┌─ Entries shown

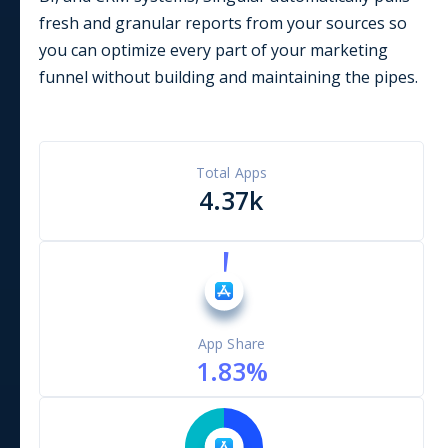
fresh and granular reports from your sources so
you can optimize every part of your marketing
funnel without building and maintaining the pipes.
Total Apps
4.37k
App Share
1.83
%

└─

■ The task
An exact copy of every line from the one containing "you can optimize every part of your marketing" through the last line of the entries is required; please add nothing.

■ Your response
you can optimize every part of your marketing
funnel without building and maintaining the pipes.
Total Apps
4.37k
App Share
1.83
%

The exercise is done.